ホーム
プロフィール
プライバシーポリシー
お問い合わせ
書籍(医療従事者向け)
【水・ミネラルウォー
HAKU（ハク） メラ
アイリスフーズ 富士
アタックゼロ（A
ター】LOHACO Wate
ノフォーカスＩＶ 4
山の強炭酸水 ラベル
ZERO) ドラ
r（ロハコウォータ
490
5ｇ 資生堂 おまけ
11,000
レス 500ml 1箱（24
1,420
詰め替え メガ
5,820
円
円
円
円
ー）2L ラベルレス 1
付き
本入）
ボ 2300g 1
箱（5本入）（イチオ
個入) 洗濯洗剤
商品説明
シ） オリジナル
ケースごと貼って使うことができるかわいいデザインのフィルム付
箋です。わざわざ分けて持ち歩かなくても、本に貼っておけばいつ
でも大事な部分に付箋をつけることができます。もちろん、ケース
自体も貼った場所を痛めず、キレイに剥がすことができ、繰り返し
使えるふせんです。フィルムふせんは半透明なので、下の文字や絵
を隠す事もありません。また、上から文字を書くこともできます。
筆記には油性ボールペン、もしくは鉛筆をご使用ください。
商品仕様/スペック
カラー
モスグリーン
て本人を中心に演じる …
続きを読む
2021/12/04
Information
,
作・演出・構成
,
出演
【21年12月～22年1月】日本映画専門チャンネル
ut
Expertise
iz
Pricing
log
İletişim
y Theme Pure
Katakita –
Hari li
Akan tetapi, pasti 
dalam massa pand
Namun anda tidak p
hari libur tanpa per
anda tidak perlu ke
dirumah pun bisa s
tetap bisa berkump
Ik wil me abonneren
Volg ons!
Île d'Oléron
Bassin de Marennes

++++

Nothing but the lines from the one that contains "y Theme Pure" through the end of the listing above should be copied, each exactly as written.

y Theme Pure
Katakita –
Hari li
Akan tetapi, pasti 
dalam massa pand
Namun anda tidak p
hari libur tanpa per
anda tidak perlu ke
dirumah pun bisa s
tetap bisa berkump
Ik wil me abonneren
Volg ons!
Île d'Oléron
Bassin de Marennes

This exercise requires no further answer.